## PROVIDED DATA
-------

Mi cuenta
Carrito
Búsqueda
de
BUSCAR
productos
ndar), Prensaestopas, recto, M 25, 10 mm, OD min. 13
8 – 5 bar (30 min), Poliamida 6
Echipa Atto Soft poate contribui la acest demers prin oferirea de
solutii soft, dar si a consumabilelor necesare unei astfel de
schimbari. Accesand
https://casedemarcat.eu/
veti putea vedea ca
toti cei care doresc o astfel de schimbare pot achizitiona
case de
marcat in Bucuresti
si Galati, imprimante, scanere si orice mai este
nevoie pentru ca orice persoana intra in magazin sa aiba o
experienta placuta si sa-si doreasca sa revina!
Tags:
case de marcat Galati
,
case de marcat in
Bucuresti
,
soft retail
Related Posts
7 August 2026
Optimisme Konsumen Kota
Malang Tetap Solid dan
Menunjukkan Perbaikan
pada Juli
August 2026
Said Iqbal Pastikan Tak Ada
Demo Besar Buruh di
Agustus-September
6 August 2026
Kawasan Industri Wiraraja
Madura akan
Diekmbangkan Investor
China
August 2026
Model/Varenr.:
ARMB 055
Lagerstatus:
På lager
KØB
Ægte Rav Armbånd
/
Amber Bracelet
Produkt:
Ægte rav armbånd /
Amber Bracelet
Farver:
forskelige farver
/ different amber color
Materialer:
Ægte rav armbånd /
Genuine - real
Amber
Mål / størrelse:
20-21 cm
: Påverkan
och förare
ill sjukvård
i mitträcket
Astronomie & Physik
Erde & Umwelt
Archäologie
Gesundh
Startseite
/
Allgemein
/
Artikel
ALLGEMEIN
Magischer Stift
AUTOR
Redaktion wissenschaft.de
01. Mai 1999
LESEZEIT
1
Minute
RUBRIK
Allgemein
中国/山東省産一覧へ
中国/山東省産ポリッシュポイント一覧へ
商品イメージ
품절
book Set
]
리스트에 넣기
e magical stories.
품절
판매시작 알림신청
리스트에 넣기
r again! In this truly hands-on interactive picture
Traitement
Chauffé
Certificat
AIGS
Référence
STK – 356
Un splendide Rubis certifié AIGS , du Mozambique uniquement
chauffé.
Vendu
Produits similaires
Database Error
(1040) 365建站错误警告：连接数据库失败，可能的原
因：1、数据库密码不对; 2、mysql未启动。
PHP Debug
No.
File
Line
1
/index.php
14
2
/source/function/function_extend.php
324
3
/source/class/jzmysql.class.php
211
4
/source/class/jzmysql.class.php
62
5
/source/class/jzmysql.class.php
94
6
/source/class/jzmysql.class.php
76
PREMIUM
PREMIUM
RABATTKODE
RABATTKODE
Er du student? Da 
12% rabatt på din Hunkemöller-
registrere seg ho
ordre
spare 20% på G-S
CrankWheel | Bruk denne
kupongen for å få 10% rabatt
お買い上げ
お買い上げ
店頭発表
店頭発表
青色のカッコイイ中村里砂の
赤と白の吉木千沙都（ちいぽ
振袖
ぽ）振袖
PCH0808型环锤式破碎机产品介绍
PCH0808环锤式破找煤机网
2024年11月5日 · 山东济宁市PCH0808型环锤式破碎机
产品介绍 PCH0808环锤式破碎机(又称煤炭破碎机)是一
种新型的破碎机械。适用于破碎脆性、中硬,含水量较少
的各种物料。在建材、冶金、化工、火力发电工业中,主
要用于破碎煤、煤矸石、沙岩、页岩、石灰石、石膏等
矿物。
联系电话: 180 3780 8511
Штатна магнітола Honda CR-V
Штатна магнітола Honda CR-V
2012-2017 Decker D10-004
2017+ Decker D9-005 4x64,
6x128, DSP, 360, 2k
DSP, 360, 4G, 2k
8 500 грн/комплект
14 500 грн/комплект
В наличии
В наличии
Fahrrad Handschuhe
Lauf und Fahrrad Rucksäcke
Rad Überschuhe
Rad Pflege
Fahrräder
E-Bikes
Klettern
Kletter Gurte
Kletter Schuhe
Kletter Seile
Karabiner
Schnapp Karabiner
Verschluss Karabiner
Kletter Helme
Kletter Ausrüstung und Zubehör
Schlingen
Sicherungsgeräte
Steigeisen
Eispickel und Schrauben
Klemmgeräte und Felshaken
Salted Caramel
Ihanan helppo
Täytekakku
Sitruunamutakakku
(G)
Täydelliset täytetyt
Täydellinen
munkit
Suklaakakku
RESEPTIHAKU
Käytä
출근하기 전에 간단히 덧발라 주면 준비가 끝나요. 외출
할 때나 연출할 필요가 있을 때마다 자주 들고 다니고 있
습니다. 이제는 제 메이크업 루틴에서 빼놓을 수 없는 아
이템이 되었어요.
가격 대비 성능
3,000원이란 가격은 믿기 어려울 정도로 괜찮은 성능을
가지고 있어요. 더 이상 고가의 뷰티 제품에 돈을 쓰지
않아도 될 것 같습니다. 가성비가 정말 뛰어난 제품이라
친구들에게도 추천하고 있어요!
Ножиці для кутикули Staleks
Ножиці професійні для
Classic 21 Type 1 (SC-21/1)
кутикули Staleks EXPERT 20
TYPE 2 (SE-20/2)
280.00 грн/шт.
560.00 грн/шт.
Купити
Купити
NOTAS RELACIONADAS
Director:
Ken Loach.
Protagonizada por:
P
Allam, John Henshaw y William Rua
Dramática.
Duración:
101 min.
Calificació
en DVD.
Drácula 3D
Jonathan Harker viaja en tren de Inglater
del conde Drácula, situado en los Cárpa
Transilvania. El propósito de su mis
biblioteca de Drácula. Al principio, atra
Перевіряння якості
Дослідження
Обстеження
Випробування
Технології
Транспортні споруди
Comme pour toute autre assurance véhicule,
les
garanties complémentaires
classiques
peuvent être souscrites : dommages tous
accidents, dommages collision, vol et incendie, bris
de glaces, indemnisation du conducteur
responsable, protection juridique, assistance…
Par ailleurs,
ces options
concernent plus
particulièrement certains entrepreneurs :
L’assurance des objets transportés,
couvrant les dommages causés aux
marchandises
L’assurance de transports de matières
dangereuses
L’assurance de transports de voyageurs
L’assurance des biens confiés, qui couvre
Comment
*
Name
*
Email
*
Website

-------

## WHAT TO WORK ON
The lines above starting at the one that contains "친구들에게도 추천하고 있어요!" and ending at the one that contains "Transilvania. El propósito de su mis" must be transcribed exactly, and no other lines may appear.

## OUTPUT OF THE EXERCISE
친구들에게도 추천하고 있어요!
Ножиці для кутикули Staleks
Ножиці професійні для
Classic 21 Type 1 (SC-21/1)
кутикули Staleks EXPERT 20
TYPE 2 (SE-20/2)
280.00 грн/шт.
560.00 грн/шт.
Купити
Купити
NOTAS RELACIONADAS
Director:
Ken Loach.
Protagonizada por:
P
Allam, John Henshaw y William Rua
Dramática.
Duración:
101 min.
Calificació
en DVD.
Drácula 3D
Jonathan Harker viaja en tren de Inglater
del conde Drácula, situado en los Cárpa
Transilvania. El propósito de su mis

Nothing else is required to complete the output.